Task objective:
Return every line from the listing where the word "Sound" occurs.

Records for the task:
+++

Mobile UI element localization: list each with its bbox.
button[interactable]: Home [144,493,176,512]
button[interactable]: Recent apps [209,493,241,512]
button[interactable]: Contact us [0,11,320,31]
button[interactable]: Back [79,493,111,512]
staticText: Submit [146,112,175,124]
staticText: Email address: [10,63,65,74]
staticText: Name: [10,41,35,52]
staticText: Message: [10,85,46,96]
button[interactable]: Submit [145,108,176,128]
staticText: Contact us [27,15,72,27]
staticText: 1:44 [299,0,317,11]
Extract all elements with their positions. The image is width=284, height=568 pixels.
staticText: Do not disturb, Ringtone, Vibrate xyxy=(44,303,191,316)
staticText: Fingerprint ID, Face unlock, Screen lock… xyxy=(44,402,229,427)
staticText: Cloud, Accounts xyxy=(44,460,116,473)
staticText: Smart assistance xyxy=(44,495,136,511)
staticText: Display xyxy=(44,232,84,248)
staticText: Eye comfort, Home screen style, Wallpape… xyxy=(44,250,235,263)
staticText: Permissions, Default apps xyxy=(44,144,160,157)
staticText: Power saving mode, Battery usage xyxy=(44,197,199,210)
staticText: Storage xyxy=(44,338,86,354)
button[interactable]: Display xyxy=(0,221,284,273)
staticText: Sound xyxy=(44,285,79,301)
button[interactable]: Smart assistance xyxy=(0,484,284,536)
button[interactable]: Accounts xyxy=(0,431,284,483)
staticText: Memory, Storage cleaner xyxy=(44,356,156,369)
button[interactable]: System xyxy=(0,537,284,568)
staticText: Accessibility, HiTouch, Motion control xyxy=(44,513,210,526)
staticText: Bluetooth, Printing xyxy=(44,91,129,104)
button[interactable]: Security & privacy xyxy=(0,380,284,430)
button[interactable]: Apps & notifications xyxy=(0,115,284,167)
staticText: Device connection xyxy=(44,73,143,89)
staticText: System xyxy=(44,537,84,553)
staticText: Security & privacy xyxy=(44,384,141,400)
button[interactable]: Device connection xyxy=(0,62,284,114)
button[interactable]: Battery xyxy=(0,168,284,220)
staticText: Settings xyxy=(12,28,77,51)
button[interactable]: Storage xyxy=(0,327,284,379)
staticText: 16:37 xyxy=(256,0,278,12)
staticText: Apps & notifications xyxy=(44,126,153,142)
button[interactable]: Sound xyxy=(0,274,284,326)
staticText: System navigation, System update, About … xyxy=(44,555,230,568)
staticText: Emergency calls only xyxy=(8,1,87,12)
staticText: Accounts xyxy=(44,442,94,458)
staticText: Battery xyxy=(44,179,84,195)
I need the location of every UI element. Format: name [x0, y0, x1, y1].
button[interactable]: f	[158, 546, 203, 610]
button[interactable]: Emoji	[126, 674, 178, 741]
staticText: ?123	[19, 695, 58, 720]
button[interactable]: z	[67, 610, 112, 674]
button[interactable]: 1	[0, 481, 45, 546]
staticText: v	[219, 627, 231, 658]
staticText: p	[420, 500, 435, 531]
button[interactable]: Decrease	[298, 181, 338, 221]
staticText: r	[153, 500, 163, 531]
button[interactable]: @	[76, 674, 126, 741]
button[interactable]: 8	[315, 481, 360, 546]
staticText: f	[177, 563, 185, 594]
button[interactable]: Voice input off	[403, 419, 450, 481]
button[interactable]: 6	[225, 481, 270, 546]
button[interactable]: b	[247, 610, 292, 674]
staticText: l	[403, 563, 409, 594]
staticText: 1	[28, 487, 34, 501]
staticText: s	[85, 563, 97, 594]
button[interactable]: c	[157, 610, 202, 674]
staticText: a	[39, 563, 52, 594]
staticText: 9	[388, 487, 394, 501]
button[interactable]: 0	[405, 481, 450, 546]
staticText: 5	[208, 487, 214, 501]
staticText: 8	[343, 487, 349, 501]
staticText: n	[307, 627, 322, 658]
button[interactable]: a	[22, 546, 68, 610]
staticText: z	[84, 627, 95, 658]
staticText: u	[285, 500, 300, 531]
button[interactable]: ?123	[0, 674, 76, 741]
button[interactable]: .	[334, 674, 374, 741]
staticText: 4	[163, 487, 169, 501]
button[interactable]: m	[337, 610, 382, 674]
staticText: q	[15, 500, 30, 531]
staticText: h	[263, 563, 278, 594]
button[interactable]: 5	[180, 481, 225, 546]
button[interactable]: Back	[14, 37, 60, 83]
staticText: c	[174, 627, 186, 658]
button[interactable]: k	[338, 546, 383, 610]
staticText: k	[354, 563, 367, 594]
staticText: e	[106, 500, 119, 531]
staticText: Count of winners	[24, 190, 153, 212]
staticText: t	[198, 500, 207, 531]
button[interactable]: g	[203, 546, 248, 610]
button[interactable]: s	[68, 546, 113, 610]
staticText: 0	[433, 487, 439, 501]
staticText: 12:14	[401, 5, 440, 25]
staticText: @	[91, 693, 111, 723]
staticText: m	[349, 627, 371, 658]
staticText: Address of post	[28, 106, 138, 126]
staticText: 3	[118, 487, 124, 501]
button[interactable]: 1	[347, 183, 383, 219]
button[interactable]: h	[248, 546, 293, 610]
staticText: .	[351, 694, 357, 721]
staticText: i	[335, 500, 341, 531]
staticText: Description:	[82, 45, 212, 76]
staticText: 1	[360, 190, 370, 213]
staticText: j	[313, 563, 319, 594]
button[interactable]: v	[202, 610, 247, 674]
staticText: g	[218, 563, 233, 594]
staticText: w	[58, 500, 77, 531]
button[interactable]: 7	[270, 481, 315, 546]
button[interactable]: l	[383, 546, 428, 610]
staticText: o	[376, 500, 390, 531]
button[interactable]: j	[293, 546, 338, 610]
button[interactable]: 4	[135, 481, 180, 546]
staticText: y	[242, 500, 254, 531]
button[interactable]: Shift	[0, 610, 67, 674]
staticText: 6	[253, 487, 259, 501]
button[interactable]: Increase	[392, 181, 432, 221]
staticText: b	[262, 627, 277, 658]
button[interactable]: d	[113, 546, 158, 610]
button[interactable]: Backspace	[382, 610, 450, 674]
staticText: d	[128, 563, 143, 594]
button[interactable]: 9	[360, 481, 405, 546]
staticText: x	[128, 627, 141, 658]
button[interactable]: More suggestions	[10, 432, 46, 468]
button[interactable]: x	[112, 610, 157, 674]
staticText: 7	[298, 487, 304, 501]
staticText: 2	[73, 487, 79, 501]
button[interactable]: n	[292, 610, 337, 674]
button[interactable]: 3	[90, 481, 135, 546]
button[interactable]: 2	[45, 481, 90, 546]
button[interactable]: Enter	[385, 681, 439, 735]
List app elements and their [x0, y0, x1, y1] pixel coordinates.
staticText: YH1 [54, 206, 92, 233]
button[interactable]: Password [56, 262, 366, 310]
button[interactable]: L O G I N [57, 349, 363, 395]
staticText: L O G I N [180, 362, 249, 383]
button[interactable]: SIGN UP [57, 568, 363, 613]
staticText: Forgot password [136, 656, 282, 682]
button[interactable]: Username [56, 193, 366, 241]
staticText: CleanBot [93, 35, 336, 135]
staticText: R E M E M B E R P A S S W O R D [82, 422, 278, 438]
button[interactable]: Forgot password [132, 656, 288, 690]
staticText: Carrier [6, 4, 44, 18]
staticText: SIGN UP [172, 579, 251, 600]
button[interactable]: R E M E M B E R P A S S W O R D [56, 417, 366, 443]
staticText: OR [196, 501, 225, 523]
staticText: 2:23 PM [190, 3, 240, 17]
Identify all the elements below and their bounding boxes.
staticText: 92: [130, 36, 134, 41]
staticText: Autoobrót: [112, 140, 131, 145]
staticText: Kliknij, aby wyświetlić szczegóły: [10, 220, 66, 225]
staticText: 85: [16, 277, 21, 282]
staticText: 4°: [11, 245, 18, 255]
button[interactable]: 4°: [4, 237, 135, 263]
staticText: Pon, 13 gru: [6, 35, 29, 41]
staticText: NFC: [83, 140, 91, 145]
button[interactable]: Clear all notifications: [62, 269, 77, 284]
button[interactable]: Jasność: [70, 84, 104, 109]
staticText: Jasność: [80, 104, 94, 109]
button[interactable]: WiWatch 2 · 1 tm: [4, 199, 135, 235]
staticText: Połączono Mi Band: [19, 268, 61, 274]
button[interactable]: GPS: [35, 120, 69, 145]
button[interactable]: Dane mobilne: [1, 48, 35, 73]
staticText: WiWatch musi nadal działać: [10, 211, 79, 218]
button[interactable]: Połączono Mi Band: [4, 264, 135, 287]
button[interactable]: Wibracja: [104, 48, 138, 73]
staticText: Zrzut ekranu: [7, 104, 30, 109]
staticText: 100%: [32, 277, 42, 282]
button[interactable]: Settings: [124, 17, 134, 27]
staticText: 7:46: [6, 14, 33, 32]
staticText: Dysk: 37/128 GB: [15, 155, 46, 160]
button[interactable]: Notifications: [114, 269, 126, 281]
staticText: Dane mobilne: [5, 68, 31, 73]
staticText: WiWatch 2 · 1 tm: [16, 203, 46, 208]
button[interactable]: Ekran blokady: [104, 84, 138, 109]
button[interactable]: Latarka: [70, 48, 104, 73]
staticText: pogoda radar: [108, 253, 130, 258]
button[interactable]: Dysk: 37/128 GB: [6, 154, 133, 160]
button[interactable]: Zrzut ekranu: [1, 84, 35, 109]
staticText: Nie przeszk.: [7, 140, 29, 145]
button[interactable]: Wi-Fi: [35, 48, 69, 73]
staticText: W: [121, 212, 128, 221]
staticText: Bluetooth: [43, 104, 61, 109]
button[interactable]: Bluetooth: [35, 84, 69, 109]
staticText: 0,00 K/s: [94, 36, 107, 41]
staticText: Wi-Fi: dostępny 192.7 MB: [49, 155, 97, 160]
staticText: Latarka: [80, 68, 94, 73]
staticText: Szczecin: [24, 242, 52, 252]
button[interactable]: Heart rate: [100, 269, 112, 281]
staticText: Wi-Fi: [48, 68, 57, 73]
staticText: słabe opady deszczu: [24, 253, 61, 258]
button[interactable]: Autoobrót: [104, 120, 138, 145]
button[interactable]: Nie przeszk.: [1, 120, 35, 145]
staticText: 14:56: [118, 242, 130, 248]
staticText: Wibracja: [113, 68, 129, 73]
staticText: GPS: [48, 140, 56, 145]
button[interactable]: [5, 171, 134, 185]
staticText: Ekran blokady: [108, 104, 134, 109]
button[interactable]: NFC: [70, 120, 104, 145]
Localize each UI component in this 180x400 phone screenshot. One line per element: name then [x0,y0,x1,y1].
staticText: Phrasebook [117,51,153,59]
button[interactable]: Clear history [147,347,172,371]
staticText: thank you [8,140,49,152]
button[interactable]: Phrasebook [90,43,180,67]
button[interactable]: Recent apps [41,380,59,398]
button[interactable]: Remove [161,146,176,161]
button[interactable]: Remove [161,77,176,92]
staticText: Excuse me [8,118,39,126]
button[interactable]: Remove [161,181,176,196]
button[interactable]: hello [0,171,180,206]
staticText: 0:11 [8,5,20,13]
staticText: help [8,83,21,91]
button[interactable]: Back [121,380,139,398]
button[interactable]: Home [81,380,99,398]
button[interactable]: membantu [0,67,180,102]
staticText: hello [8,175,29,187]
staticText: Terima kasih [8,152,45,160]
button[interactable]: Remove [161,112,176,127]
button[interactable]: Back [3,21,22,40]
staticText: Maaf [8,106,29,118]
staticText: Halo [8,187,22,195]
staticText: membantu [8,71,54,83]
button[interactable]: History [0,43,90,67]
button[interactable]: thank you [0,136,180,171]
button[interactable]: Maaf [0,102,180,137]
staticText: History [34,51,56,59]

+++

Solution to the exercise:
staticText: Sound xyxy=(44,285,79,301)
button[interactable]: Sound xyxy=(0,274,284,326)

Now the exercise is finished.